Mit Beratung und Bildung Hilfe zur Selbsthilfe leisten

Der Landesverband DHB – Netzwerk Haushalt Hessen begrüßt die Strom-Spar-Offensive von Bundesumweltminister Altmaier, fordert aber darüber hinaus weitere Maßnahmen, um den Stromverbrauch in Privathaushalten zu reduzieren.

Die Strom-Spar-Offensive der Bundesregierung, nach der jeder Bürger innerhalb von sechs Monaten eine fachkundige Energieberatung erhalten kann, um im eigenen Haushalt Strom einzusparen, ist ein Schritt in die richtige Richtung, so der DHB. Stromsparen sei die beste Möglichkeit, um die Stromkosten in den Griff zu bekommen.

Eine Abwrackprämie für Stromfresser im Haushalt – wie sie die Parteichefin der Linkspartei, Katja Kipping, fordert – wäre auch nach Ansicht der DHB-Landesvorsitzenden Anne Mitschulat eine gute Ergänzung zum aktiven Stromsparen. Sie hält es für sinnvoll, den Haushalten, die einen Stromfresser verschrotten, einen Gutschein für ein stromsparendes Haushaltsgerät auszuhändigen. „Wir wissen, dass heute bei der Gewinnung von Rohstoffen aus Altmaterial durch dessen Rückführung in den Wirtschaftskreislauf viel Geld verdient werden kann. Warum soll der Verbraucher daran nicht teilhaben?" Schließlich seien die Verschrottung von Stromfressern und die Anschaffung von energieeffizienten Geräten ganz im Sinne der Nachhaltigkeit und für eine gesunde Zukunft. Da heute von einer bestmöglichen Entsorgung von Schadstoffen und einer vorbildlichen Verwertungsquote von Wertstoffen von bis zu 95 Prozent ausgegangen werden kann, ist laut Mitschulat der Ersatz eines Stromfressers durch ein Sparmodell ökologisch gut vertretbar.
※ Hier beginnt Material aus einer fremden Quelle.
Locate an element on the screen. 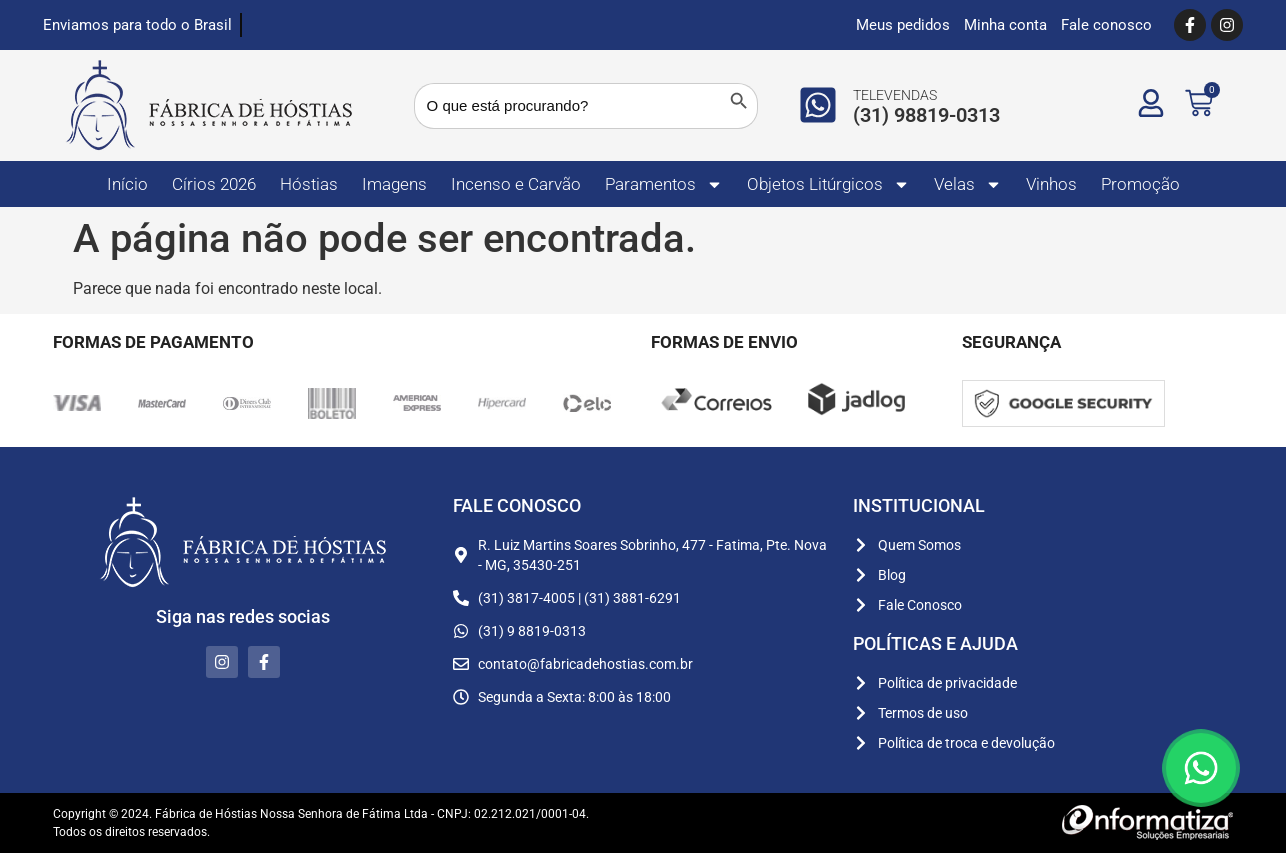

Für einkommensschwache Haushalte fordern Stimmen aus der SPD, dass Stromanbieter verpflichtet werden müssten, für die ersten 500 Kilowattstunden Strom den jeweils günstigsten Tarif zu berechnen. „Für mich wäre alternativ dazu auch eine Staffelung nach Verbrauchsmengen denkbar", teilt die Landesvorsitzende weiter mit. „Je höher der Verbrauch, desto höher der Tarif!"

Voraussetzung zum Stromsparen ist, dass die Verbraucher in der Lage sind dies zu tun. Das wiederum setzt Aufklärung und Beratung voraus. Der DHB engagiert sich schon seit Jahren in dieser Hinsicht mit Vortragsveranstaltungen und  Beratung in seinen sieben hessischen Verbraucherberatungsstellen. Energiesparen schont den Geldbeutel und die Umwelt, so die Devise des DHB. Fachkundige Beratung der Haushalte ist das A und O, um Sparpotenziale aufzuzeigen und auszuschöpfen. Schon beim Kauf von Waschmaschinen, Kühlschränken, Gefrierschränken und Fernsehgeräten muss auf die Energieeffizienz der Geräte geachtet werden. Darüber hinaus kann durch die richtige Bedienung und Ausnutzung der Geräte viel Strom und Geld gespart werden. Tipps und Tricks zum Stromsparen im Haushalt verraten die Verbraucherberatungsstellen des DHB und seine geschulten Referentinnen. Mit Beratung und Bildung leistet der Verband Hilfe zur Selbsthilfe bei allen verbraucherrelevanten Fragen und einer nachhaltigen Führung des privaten Haushaltes.

Der Landesverband ist auch Kooperationspartner der Hessischen Energiesparaktion (HESA) des Hessischen Ministeriums für Umwelt, Energie, Landwirtschaft und Verbraucherschutz. Die HESA ist ein erprobtes Instrument, um Energiesparmöglichkeiten zu kommunizieren. Sie leistet Öffentlichkeitsarbeit und informiert die Bürger direkt und über Multiplikatoren, stellt Kontakte zu Energieberatern her und fördert die Ausbildung von Energieberatern.